L’homme et les malheurs

« Dans les malheurs présents, dans l’espoir des plaisirs, / Les mortels abusés promènent leur folie. / De regrets en desseins, et d’erreurs en désirs, / Sans vivre un seul moment nous attendons la vie. / Demain, demain, dit-on, va combler tous nos vœux. / Ce jour vient et nous laisse encore plus malheureux. »

« Un chinois de quarante ans que sa vieille mère fouettait tous les jours, pleurait avec un de ses amis. Pourquoi pleurez-vous ? Hélas cela ne va plus comme autrefois, la bonne femme n’a plus le bras si ferme, elle se meurt. »

« Que l’homme est peu de chose ! On parle moins de lui après sa mort que d’une poularde : on dit du moins de celle-ci qu’elle est tendre et bien cuite. Qu’est-ce qu’un homme ? Un moment de bonté, de méchanceté, d’aigreur, de douceur, etc., etc., une balle de paume que le sort pousse. »

« Nous sommes esclaves au point que nous ne pouvons nous empêcher de nous croire libres. »

« Un malheureux qui se croit célèbre est consolé. »

« Nous traitons les hommes comme les lettres que nous recevons ; nous les lisons avec empressement, mais nous ne les relisons pas. »

« Nous sommes malheureux par ce qui nous manque, et point heureux par les choses que nous avons. Dormir etc, n’est point un bonheur, ne point dormir est insupportable. »

« L’homme est un animal inquiet, et cependant il ne peut souffrir qu’on l’inquiète. »

« Dans l’âge avancé, la sagesse est donnée pour cacher la décrépitude de l’esprit. »

« Les hommes parlent souvent très bien de ce qu’ils ne connaissent guère. »

« Les hommes sont comme les animaux, les gros mangent les petits et les petits les piquent. »

« Ceux qui ne prétendent à rien sont les juges de ceux qui prétendent. »

« Il est arrivé à l’âge de raison mais non pas à l’âge de discrétion. »

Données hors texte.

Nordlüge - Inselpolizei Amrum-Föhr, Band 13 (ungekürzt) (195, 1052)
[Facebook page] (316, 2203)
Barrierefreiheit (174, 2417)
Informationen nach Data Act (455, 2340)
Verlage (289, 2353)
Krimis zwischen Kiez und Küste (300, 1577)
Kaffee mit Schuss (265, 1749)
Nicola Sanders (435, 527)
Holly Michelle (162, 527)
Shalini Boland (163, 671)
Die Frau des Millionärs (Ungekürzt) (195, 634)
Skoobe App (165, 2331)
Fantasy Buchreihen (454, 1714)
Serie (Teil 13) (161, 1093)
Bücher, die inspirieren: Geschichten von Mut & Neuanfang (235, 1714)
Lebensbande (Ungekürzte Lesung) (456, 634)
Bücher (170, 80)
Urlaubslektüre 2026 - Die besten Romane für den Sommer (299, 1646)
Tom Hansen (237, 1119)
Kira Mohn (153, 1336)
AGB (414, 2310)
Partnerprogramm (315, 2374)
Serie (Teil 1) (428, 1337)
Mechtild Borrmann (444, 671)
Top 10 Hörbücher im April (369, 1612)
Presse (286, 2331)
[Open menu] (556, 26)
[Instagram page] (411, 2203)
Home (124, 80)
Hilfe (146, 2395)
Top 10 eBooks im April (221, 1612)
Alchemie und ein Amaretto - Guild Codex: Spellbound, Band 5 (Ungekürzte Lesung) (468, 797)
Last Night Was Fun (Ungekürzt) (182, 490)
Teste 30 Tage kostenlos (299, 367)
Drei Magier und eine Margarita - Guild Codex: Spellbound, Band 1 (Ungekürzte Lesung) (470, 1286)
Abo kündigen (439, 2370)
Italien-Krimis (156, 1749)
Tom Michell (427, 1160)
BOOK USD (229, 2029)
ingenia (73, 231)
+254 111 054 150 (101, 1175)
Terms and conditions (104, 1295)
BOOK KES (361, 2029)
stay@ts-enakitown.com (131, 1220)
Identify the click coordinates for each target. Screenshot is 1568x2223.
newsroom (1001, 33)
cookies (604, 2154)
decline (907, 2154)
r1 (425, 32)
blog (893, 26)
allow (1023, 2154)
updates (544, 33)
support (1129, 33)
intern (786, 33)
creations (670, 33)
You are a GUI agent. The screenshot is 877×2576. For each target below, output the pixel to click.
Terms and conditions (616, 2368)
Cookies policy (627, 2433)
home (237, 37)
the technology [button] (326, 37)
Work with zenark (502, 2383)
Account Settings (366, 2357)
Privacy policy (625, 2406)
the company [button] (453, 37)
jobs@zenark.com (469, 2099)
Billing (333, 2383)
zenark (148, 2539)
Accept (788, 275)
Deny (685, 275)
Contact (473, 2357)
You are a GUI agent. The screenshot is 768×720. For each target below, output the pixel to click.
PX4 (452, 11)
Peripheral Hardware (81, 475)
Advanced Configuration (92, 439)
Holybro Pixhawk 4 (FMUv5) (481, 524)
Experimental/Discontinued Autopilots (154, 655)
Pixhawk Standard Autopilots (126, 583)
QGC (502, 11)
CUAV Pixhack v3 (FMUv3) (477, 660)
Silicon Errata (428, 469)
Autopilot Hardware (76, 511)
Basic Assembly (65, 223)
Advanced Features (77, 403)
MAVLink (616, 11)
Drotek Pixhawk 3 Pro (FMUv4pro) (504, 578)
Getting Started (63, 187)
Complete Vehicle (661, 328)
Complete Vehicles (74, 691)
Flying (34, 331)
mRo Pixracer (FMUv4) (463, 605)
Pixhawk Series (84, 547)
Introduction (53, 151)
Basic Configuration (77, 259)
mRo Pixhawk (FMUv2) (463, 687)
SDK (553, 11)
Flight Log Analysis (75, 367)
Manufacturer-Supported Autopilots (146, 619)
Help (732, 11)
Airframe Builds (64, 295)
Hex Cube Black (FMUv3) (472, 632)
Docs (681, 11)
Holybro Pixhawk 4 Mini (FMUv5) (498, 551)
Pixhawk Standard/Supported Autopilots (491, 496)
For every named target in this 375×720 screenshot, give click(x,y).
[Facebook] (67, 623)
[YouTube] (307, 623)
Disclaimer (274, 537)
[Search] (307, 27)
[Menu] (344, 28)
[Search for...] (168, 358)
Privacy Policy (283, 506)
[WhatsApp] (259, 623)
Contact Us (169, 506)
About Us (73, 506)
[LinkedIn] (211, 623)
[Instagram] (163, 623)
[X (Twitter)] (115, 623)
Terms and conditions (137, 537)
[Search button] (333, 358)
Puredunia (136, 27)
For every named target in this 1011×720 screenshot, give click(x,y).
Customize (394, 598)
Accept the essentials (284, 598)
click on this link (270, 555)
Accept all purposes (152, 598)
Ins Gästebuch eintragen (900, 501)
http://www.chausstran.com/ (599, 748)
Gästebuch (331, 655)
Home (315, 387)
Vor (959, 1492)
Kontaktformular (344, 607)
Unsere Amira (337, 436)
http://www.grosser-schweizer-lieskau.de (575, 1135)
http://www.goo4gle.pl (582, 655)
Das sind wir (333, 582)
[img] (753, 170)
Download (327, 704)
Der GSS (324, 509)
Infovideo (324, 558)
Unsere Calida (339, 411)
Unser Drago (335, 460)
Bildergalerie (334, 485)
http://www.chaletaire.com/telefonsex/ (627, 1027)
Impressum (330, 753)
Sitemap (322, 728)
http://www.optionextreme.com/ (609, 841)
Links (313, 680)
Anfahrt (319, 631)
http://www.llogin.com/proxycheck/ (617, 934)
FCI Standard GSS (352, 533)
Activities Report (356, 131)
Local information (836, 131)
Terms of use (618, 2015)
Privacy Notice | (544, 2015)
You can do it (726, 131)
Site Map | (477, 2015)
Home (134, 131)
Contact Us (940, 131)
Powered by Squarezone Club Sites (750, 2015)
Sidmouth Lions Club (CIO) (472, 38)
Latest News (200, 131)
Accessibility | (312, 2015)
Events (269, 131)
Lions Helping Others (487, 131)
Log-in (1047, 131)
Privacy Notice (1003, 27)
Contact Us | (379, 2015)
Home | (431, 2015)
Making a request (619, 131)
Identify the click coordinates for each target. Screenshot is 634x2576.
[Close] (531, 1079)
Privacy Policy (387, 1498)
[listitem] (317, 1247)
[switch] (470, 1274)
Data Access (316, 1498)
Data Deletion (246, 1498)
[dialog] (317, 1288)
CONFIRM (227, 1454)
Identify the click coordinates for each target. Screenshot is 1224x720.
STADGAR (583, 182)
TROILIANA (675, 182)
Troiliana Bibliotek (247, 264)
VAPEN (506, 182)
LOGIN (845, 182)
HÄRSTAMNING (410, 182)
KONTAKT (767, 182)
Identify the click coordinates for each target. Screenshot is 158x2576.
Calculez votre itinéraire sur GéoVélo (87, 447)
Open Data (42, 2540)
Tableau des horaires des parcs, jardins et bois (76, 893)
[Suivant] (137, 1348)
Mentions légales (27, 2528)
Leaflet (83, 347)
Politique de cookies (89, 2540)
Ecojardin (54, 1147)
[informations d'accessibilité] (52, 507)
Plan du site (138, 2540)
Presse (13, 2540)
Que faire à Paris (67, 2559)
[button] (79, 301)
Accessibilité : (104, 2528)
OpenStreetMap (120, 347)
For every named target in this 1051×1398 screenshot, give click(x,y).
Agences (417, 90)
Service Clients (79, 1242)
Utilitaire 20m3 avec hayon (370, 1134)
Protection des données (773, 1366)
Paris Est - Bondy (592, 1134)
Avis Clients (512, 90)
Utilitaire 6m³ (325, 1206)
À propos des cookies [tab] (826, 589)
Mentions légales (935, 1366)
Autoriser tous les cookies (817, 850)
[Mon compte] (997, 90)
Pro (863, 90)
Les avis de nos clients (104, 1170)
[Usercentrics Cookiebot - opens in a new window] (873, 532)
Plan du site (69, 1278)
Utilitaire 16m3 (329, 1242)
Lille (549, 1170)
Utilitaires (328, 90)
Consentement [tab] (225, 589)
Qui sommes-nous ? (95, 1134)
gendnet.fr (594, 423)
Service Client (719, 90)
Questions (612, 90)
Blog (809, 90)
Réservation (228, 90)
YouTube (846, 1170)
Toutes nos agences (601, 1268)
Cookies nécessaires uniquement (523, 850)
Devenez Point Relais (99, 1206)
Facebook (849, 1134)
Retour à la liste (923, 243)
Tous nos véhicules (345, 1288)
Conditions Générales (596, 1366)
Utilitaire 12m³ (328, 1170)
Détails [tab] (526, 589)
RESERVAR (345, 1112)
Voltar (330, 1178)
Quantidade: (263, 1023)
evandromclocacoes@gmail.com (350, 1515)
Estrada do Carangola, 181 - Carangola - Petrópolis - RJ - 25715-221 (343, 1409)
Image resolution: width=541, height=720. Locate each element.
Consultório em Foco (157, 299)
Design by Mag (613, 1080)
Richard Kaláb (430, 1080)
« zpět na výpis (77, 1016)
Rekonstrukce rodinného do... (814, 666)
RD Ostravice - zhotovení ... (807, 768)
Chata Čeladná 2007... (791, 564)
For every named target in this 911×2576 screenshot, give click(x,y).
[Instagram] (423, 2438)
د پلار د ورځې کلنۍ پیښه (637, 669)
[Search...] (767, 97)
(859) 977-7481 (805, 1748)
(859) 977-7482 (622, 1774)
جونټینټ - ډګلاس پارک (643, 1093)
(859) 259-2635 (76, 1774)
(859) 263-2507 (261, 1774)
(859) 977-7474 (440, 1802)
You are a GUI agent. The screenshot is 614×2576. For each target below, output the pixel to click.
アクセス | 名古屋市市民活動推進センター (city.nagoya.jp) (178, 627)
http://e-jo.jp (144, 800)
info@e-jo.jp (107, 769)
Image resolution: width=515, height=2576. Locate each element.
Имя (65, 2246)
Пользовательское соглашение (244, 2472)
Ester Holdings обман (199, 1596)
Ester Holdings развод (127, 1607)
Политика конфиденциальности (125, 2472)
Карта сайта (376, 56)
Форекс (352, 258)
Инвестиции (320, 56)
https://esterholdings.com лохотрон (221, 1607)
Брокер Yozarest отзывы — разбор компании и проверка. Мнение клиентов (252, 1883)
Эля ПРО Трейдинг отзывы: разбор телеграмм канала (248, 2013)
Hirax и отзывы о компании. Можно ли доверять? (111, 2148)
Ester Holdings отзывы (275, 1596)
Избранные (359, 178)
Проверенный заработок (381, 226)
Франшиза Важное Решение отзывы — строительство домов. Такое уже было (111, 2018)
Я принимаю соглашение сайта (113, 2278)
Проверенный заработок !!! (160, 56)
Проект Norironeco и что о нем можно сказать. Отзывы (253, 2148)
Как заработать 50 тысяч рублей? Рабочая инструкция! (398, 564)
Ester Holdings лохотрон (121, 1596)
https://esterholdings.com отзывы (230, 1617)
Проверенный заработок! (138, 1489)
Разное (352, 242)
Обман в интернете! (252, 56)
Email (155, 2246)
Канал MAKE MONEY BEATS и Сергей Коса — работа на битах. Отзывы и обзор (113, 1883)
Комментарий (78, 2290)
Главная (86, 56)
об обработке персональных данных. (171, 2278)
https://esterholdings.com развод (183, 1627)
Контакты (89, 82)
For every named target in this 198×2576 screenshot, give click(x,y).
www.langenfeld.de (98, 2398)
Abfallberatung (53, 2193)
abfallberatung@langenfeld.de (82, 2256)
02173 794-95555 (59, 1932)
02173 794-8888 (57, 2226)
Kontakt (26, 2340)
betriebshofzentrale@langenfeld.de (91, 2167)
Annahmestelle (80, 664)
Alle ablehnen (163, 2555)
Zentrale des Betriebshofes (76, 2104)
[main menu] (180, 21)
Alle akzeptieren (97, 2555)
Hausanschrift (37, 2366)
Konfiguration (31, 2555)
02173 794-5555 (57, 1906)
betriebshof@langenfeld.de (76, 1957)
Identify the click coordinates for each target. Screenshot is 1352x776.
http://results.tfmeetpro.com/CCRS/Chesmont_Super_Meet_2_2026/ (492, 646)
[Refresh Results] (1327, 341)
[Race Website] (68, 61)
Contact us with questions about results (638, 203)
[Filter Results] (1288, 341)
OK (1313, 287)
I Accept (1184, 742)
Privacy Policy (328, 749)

« Il semble que les hommes n’aient pu parvenir à la paix que par la guerre, et que les tempêtes soient nécessaires pour amener le calme. »

« Le malheur des autres doit vous consoler ? Mais, quand je suis heureux me dites vous, le bonheur des autres doit vous attrister ? »

L’homme et les bonheurs

« Il n’y a que les faibles qui fassent des crimes. Le puissant et l’heureux n’a pas besoin d’être méchant. »

« Dieu nous a donné le vivre, c’est à nous à nous donner le bien vivre. »

« La bonne compagnie est une république dispersée, dont on rencontre quelquefois des membres. »

« En venant au monde, on pleure et on réjouit, il faut rire en mourant et faire pleurer. »

« Mémoires de Sully. Il dit que si la raison et la justice peuvent être sur la terre, c’est plutôt dans un seul homme que dans une multitude d’hommes. »

« L’homme doit s’applaudir d’être frivole, s’il ne l’était pas, il sécherait de douleur en pensant qu’il est né pour un jour entre deux éternités, et pour souffrir onze heures au moins sur douze. »

« Si chacun était satisfait, personne ne travaillerait. »

« L’homme doit être content, dit-on ; mais de quoi ? »

« Cromwell disait qu’on n’allait jamais si loin que quand on ne savait plus où on allait. »

« Les hommes qui cherchent le bonheur sont comme des ivrognes qui ne peuvent trouver leur maison, mais qui savent qu’ils en ont une. »

Mœurs des temps

« Le maître à danser de Louis XIV avait 7600 livres par an, et le maître de mathématiques 1500. »

« Une seule fontaine à Versailles de l’aveu du roi coûtait 3 millions. »

« Nulle police, 40 mille mendiants dans la banlieue. »

« Usages – ils sont si forts qu’on crie l’heure en Allemagne parce qu’on la criait avant qu’il y eût des horloges. »

« 1684. Louis XIV se levait à huit heures et un quart.
Dès qu’il était habillé il travaillait avec ses ministres jusqu’à midi et demi. Ensuite il entendait une messe en musique. Au sortir de la messe, il allait chez Madame de Montespan puis dinaît dans l’antichambre de Madame la Dauphine.

Les gentilshommes servants le servaient. Monseigneur, Madame la Dauphine, Monsieur, Madame, Mademoiselle, Madame de Guise, quelquefois les princesses du sang mangeaient avec lui.

Après dîner il travaillait encore, à huit heures du soir allait chez Madame de Maintenon, de là souper, puis chez Madame de Maintenon jusqu’à minuit. »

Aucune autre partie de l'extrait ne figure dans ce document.